NYF: What are the most important factors to think about when planning how to successfully integrate mobile into a campaign?
Mobile First We’re seeing a large portion of our audience using mobile as a primary channel for interacting with us, with a significant amount of sales moving into the mobile space. Given the rapid rise of mobile adoption, it’s now critical for us to think of the mobile experience first and foremost, rather than simply as an auxiliary add-on experience that we need to check off to complete an integrated campaign. New ideas open-up when you put mobile at the “center” of a concept. For example, the Domino’s Zero Click Ordering mobile app gave us a new way to answer crucial questions: “what’s the fastest way to order?”; “what’s the most convenient way to order?” Obviously mobile devices are relevant here as many of our customers always have the device on them or nearby, so it’s a natural. We then looked at mobile ordering and asked “how we can we strip this down to its essential components” and that led us to the Zero Click idea, where a user simply launches the app, a countdown timer begins and their favorite order is placed with no other interactions required.
Utility Platforms such as Emoji and Zero Click Ordering raise another important factor that is important when creating successful mobile experiences: utility. We find that our most successful mobile concepts provide a tangible benefit for our customers. They allow users to do something that then returns value rather than simply interrupting the user to push a message on them. It can be a difficult challenge to figure out how to go a step further into utility but it’s worth it.
Embrace Mobile’s Unique Characteristics Some of the best mobile ideas look to the unique characteristics of mobile and leverages those aspects as core components of the concept. Obvious examples are the use of GPS location technologies; Pokémon Go relies on GPS to power the whole experience. For Domino’s, we felt that embracing the constantly evolving Emoji culture was an interesting opportunity. But instead of just doing something cute with Emojis, we looked to see how we could leverage them so our customers could have fun yet do something valuable: in this case, order their favorite meal.
Simplicity Mobile experiences are challenging to design. For example, you often deal with small screens and time-crunched users who are looking for a quick experience. This should change the nature of the narrative or the interactive experience. Design must be simple, clear and immediately engaging. The concept must be quickly evident and obvious methods for users to participate must be available.

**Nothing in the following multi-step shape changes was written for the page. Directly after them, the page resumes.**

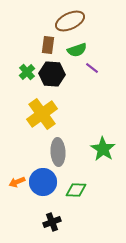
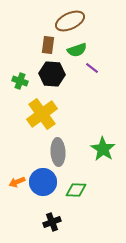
green cross: moved 7 px left, 9 px down; rotated 28 degrees counterclockwise
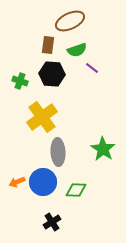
yellow cross: moved 3 px down
black cross: rotated 12 degrees counterclockwise
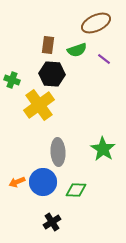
brown ellipse: moved 26 px right, 2 px down
purple line: moved 12 px right, 9 px up
green cross: moved 8 px left, 1 px up
yellow cross: moved 3 px left, 12 px up
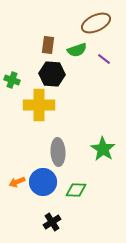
yellow cross: rotated 36 degrees clockwise
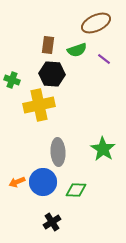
yellow cross: rotated 12 degrees counterclockwise
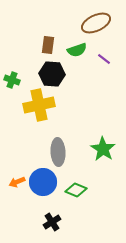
green diamond: rotated 20 degrees clockwise
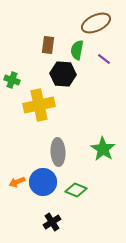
green semicircle: rotated 120 degrees clockwise
black hexagon: moved 11 px right
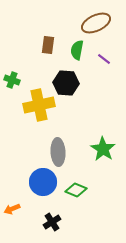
black hexagon: moved 3 px right, 9 px down
orange arrow: moved 5 px left, 27 px down
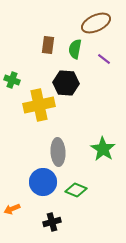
green semicircle: moved 2 px left, 1 px up
black cross: rotated 18 degrees clockwise
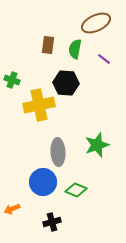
green star: moved 6 px left, 4 px up; rotated 20 degrees clockwise
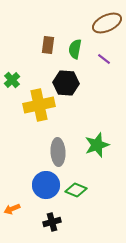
brown ellipse: moved 11 px right
green cross: rotated 28 degrees clockwise
blue circle: moved 3 px right, 3 px down
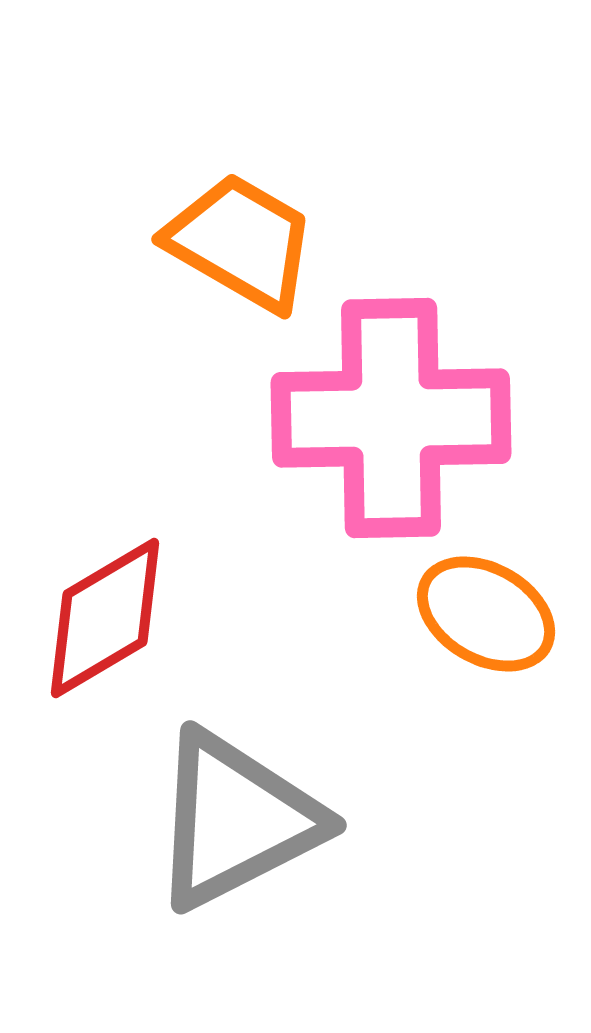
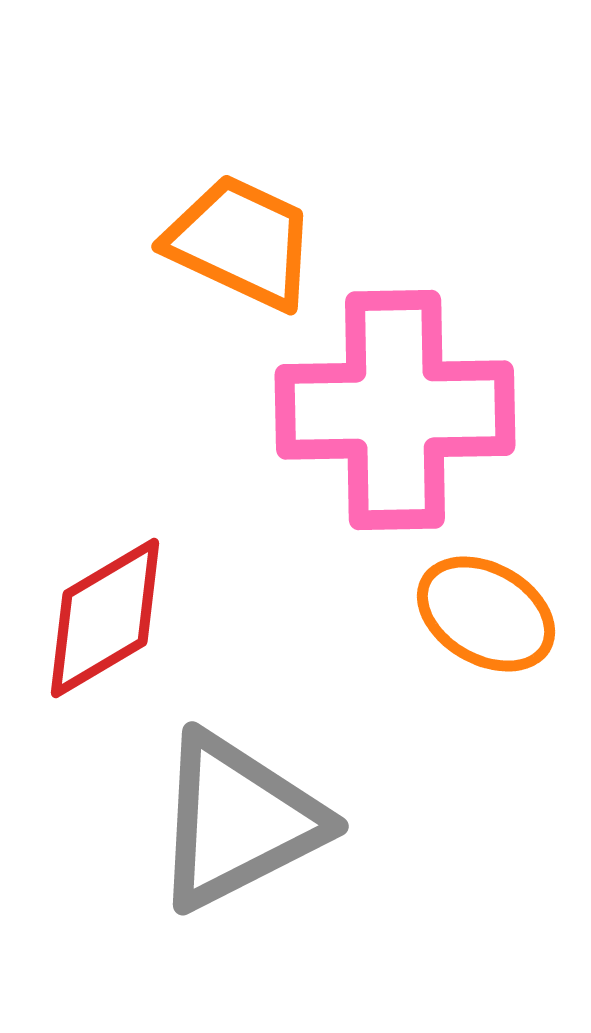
orange trapezoid: rotated 5 degrees counterclockwise
pink cross: moved 4 px right, 8 px up
gray triangle: moved 2 px right, 1 px down
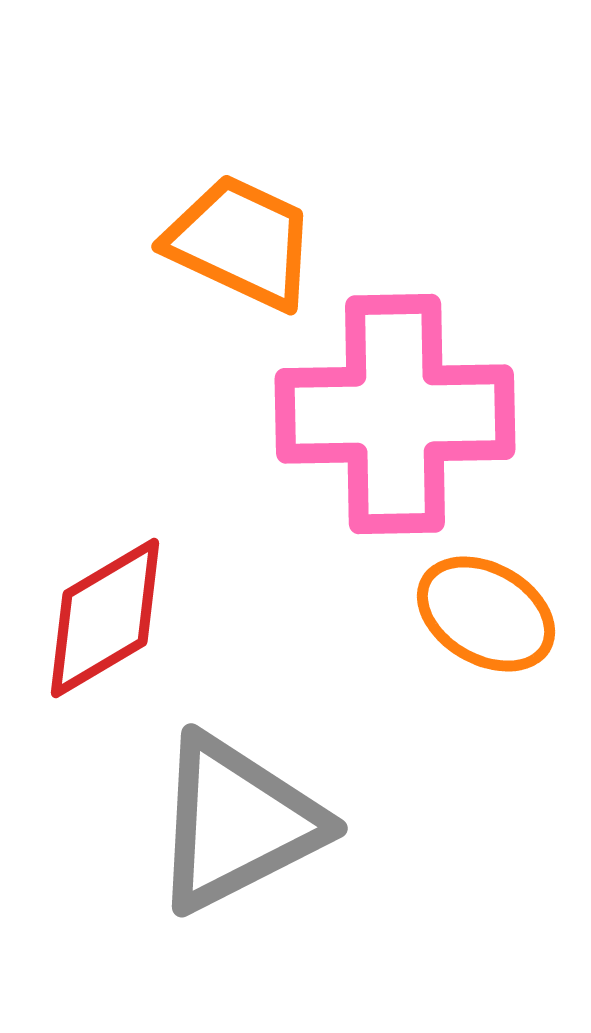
pink cross: moved 4 px down
gray triangle: moved 1 px left, 2 px down
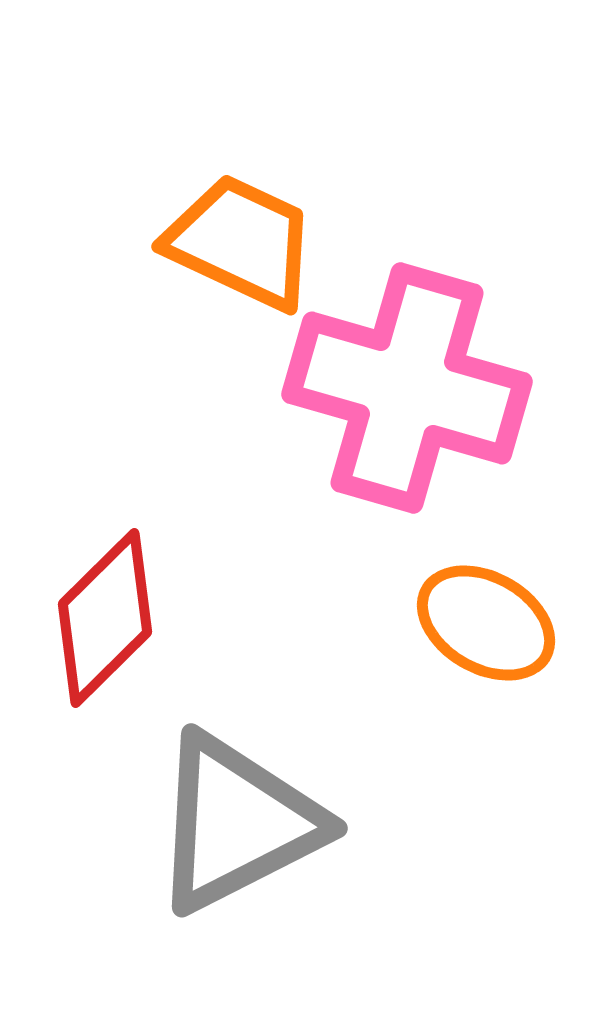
pink cross: moved 12 px right, 26 px up; rotated 17 degrees clockwise
orange ellipse: moved 9 px down
red diamond: rotated 14 degrees counterclockwise
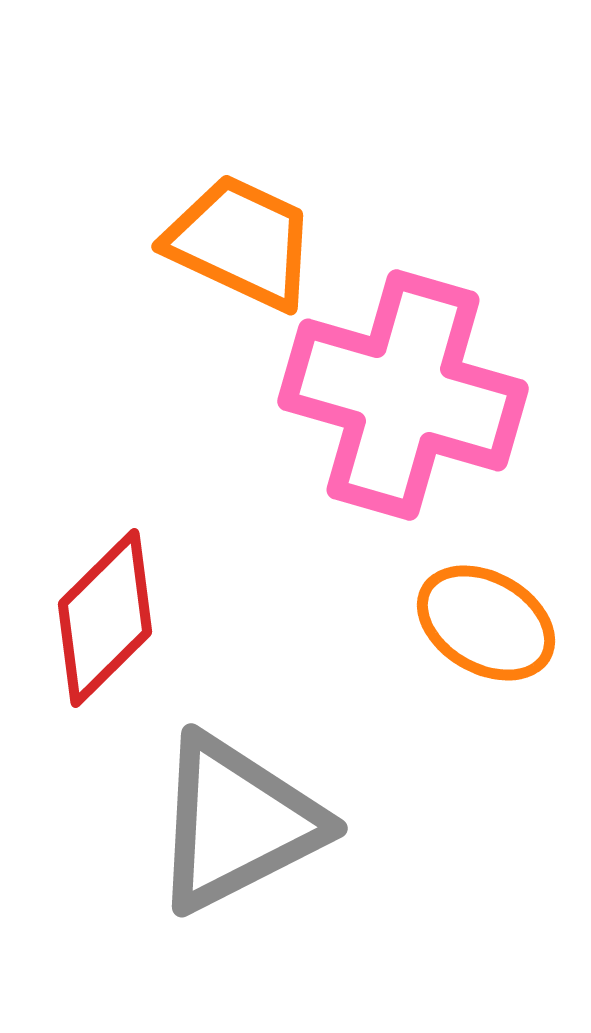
pink cross: moved 4 px left, 7 px down
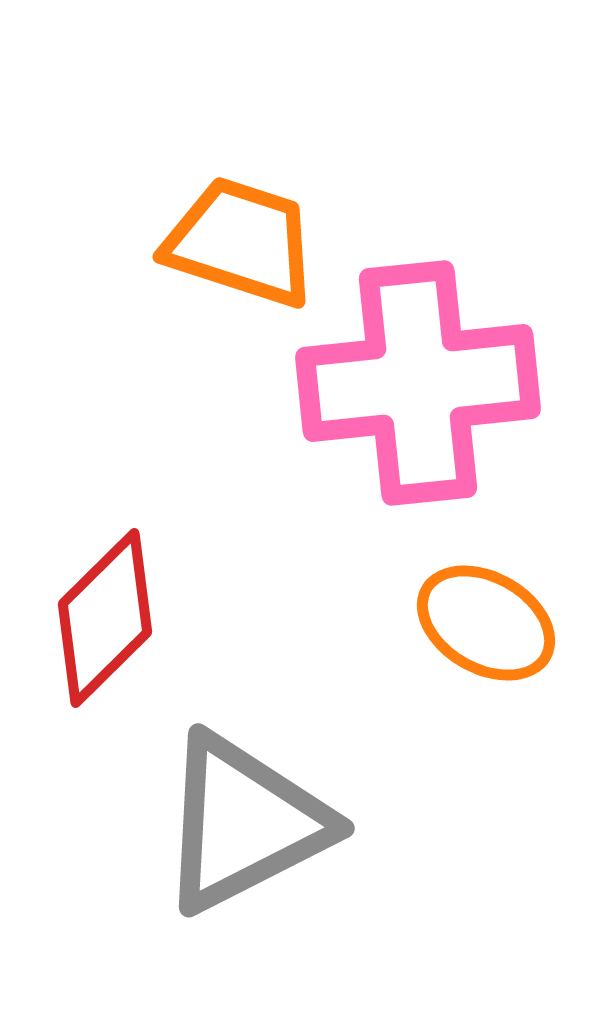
orange trapezoid: rotated 7 degrees counterclockwise
pink cross: moved 15 px right, 12 px up; rotated 22 degrees counterclockwise
gray triangle: moved 7 px right
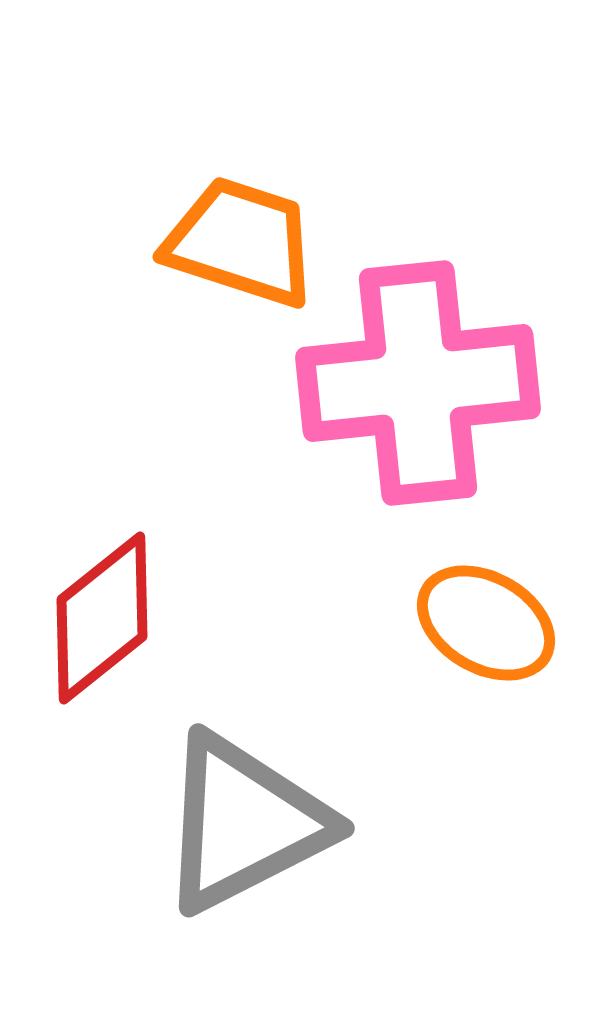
red diamond: moved 3 px left; rotated 6 degrees clockwise
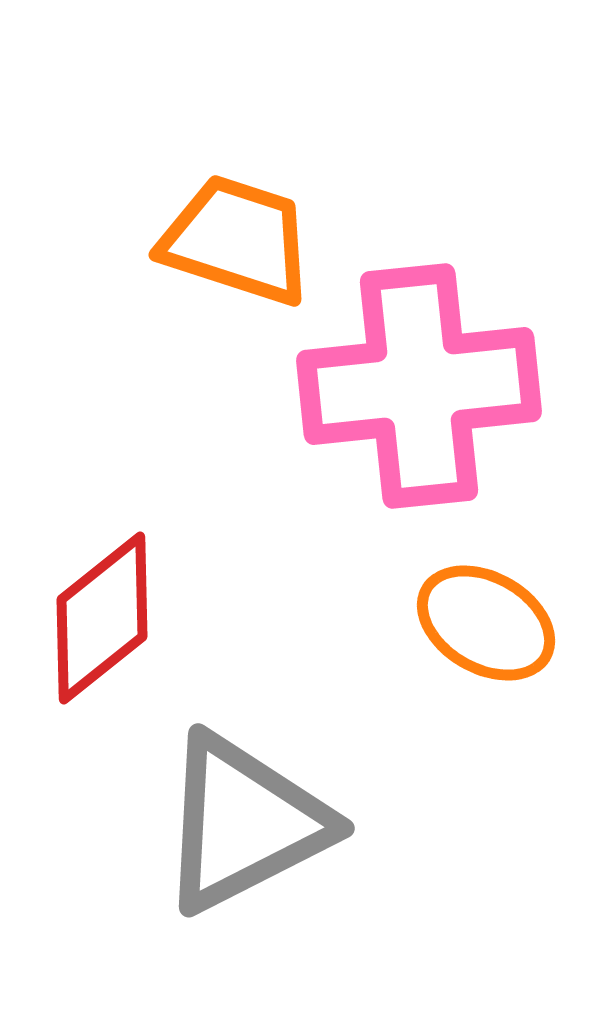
orange trapezoid: moved 4 px left, 2 px up
pink cross: moved 1 px right, 3 px down
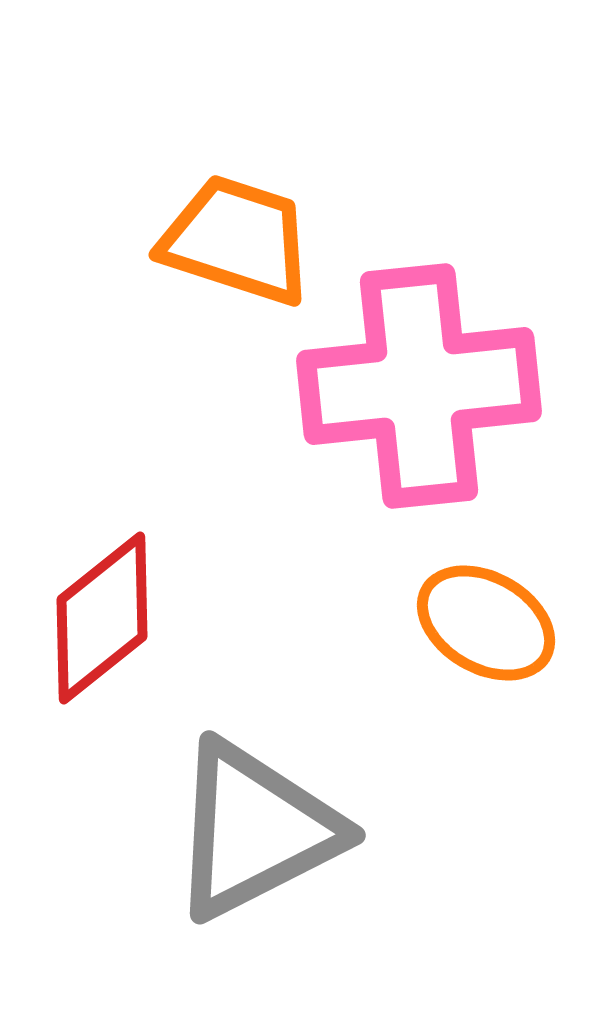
gray triangle: moved 11 px right, 7 px down
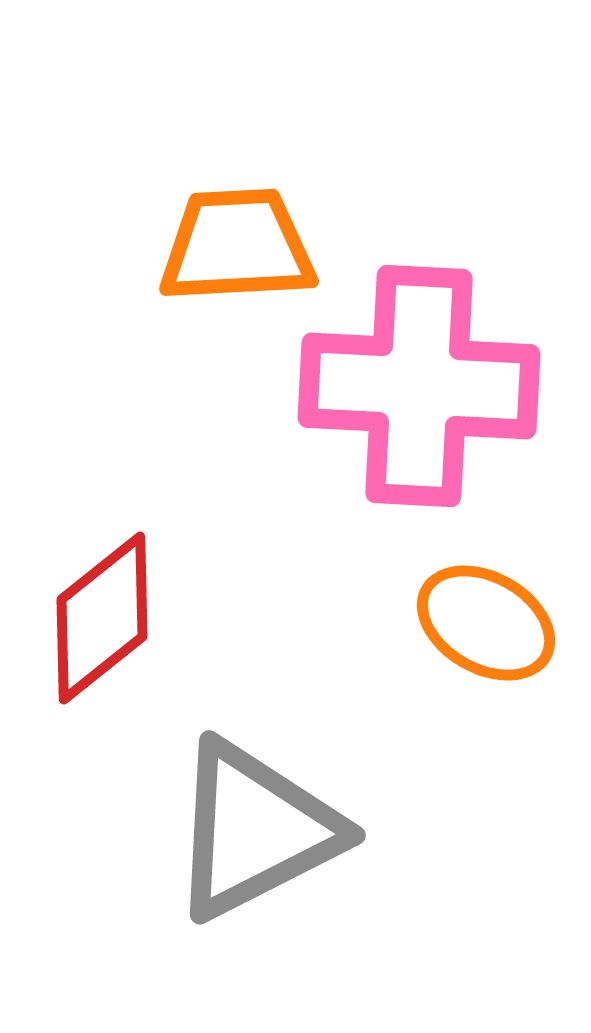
orange trapezoid: moved 6 px down; rotated 21 degrees counterclockwise
pink cross: rotated 9 degrees clockwise
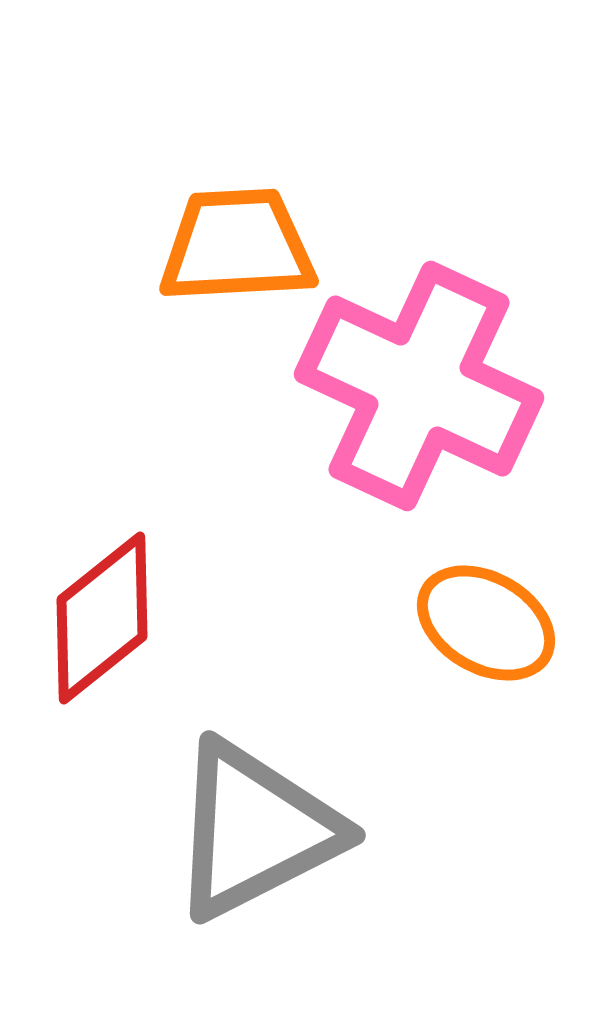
pink cross: rotated 22 degrees clockwise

NYF: Does Mobile have scale, and can it be used to reach targeted audiences?
Richard Giuliani: To put it simply, yes and yes. We’ve seen success connecting a range of brands with targeted audiences through mobile innovations. They allow for the potential, if executed relevantly and appropriately, to send the right message, to the right consumer, at the right time.
NYF: Can Mobile be used to help build a brand, or is this just an added-on channel?
Richard Giuliani: Done with sophistication, I believe mobile can help build a brand but it might not be obvious how this can happen. To take an obvious example of an ineffective method, I personally find that simply injecting a mobile banner ad within a mobile app will be a poor method for brand building. I doubt many folks click/tap on these advertisements and mostly treat them as noise to ignore as they try and interact with the primary experience. Fortunately, I believe a lot of advertisers realize this isn’t an effective method. That said, mobile has been incredibly helpful for Domino’s in positioning the brand as a progressive, tech-forward company. We like to joke that “Domino’s is a technology company that happens to deliver pizza.” We find that by creating a variety of different tech-savvy experiences, many of which are mobile, consumers begin to recognize that Domino’s plays well within these emerging spaces. We look to embrace the unique characteristics of each space rather than simply pushing old messaging methods into these exciting new mediums. People see when you do it right. And when you do it right over many platforms, apps and experiences, consumers give you credit. It’s kind of a holistic, halo-like effect that cumulatively builds up from all the efforts a brand creates for these new spaces. The key is always creativity.
NYF: In your opinion, what’s the best use of Mobile advertising recently (other than yours)?
Richard Giuliani: That’s a hard question as I think interesting uses of mobile are still emerging. If I had pick something that is more like a “traditional” ad, rather than creating an entire branded mobile app or something similar, I found the banner ads for the Showtime show Homeland interesting. I liked them because instead of a simple “tap or click” call to action, they asked you to “tap to zoom” which was intriguing because it leverages a unique aspect of mobile devices: the pinch and zoom effect. Essentially, zooming into the ad revealed additional content. It was just video, but I liked that they embraced the pinch and zoom aspect of mobile devices and had a little fun with that without having to build an app.